Crotone i Cagliari odprawiano stamtąd z kwitkiem. Tym razem jednak Bologna nie
będzie mierzyła się z beniaminkiem, a z „rewelacją początku rozgrywek” –
Sampdorią. Cudzysłów jak najbardziej na miejscu bo chociaż blucerchiati na
początku sezonu zrobili komplet punktów to po czterech kolejkach mają ich tyle
samo co najbliżsi oponenci, sześć. Różnica jest jednak taka, że Doria zdobyła
dublet, a Bologna punkty rozłożyła na trzy mecze. W weekend obie drużyny
przegrały i chociaż pochwaliliśmy przed momentem bolończyków to jeszcze lepsze
wrażenie zostawiła po sobie Sampdoria. Mecz z Milanem przegrała przez własną
nieskuteczność (no i świetnego Donnarummę) oraz błąd sędziego. Jeśli dodać do
tego dobre 45 minut w Rzymie to goście zaczynają jawić się jako lekki faworyt.
Sampdoria generalnie grała lepiej w piłkę w pierwszych kolejkach, ale jako się rzekło, zdobyła
tyle samo punktów co Bologna. Niewykluczone, że po swoim meczu obie ekipy
zostaną więc wciąż sąsiadami w tabeli, tylko jedna z lepszą prasą, a druga z
łatką zespołu własnego boiska. Bez względu na ostateczny rezultat liczymy na taki mecz jak wiosną:
AS Roma – Crotone
Milan z Lazio gra we wtorek, Bologna z Sampdorią w środę o
18, a każdy kolejny mecz teraz opisywany zaczyna się w środę o 20:45. Osiem
spotkań równocześnie, diretta gol będzie pewnie zmieniać stadiony z
częstotliwością zmian kursu franka szwajcarskiego. Roma kontra Crotone to tutaj
widzowie, którzy wybiorą transmisję łączoną pewnie będą pojawiali się najczęściej.

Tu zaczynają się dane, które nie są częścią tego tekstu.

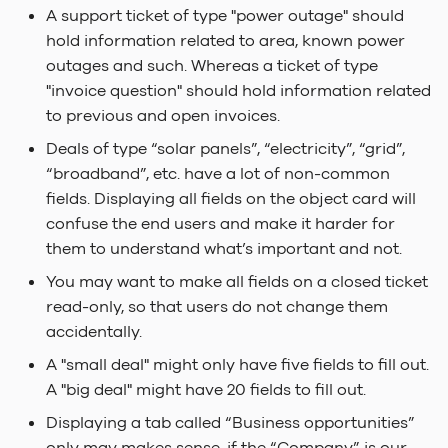
the same place for all
Dependencies
FAQ
s
A support ticket of type "power outage" should
variants
Linking Local
Kanban View
Search Indexer
Query Objects
Keep it simple
2023.2 Vaalserberg
hold information related to area, known power
e
Dependencies
Under The Hood
LADI
outages and such. Whereas a ticket of type
Try to show, not hide!
Layouts
SQL Server
Lime Data
2023.1
a
"invoice question" should hold information related
Build & Release
Session configuration
Hvannadalsnjúkur
to previous and open invoices.
r
Cards and Add New
Task Handler
Runtime Configuration
Deals of type “solar panels”, “electricity”, “grid”,
Dialogues
File Security
2022.3 Rysy
c
“broadband”, etc. have a lot of non-common
Web Server
Application Configurati
h
fields. Displaying all fields on the object card will
confuse the end users and make it harder for
Service Configuration
i
them to understand what’s important and not.
n
Testing
You may want to make all fields on a closed ticket
g
read-only, so that users do not change them
Linting & Formatting
accidentally.
A "small deal" might only have five fields to fill out.
Making external request
A "big deal" might have 20 fields to fill out.
Displaying a tab called “Business opportunities”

W teorii mecz do jednej bramki. Mecz na poprawienie humorów wśród romanistów po
pechowej porażce we Florencji. Wreszcie mecz w którym Dżeko powinien
przypomnieć sobie jak to jest taśmowo trafiać do bramki zamiast obok. Biorąc
jednak pod uwagę jego 90 minutowy występ przeciwko Violi można chyba zakładać,
że zostanie poddany systemowi rotacji. Tak czy inaczej Roma ten mecz ma wygrać
i ma to zrobić wysoko i najlepiej do
zera. Jeżeli tak się nie stanie, będziemy sypać sobie popiół na głowę w podsumowaniu
kolejki.
PS Kurs na wygraną gospodarzy waha się od 1,11 do 1,16.
Atalanta – Palermo
Trzecia kolejka pod rząd w której odbędzie się mecz drużyn
ze strefy spadkowej. Najpierw Empoli ograło Crotone, potem Palermo zremisowało
z tymże Crotone, a teraz Sycylijczycy jadą do Bergamo. Atalanta
nie zaliczy początku sezonu do udanych, a klęska w Cagliari 0:3 to tylko smutny
dodatek do słabych rezultatów. Sęk jednak w tym, że Kessie i spółka już w
obecnym sezonie raz wygrali i zrobili to przed własną publicznością. Mogą więc
iść po śladach Bologny i punktować u siebie, a Palermo to świetny przeciwnik na
taki scenariusz. Gracze De Zerbiego?? Ambitnie gonili wynik w niedzielę i po
wyrównaniu mogli też przechylić szalę na swoją korzyść, ale sęk w tym, że ich
gra w obronie była tak przeciętna, że tylko nieudolność graczy Crotone
spowodowała, że Pitagorejczycy nie cieszyli się z historycznej wygranej w Serie
A. I to właśnie tyły Palermo mogą zaważyć na wyniku pojedynku z Atalantą, ale
zaznaczyć też trzeba, że pod sporym znakiem zapytania stoi występ
znokautowanego w niedzielę Rajkovicia, który po ciosie od własnego bramkarza noc spędził na obserwacji w szpitalu. Atalanta więc musi, Palermo tylko może i kto wie czy
to w presji nałożonej na gospodarzy rosanero nie powinni upatrywać swoich największych
atutów?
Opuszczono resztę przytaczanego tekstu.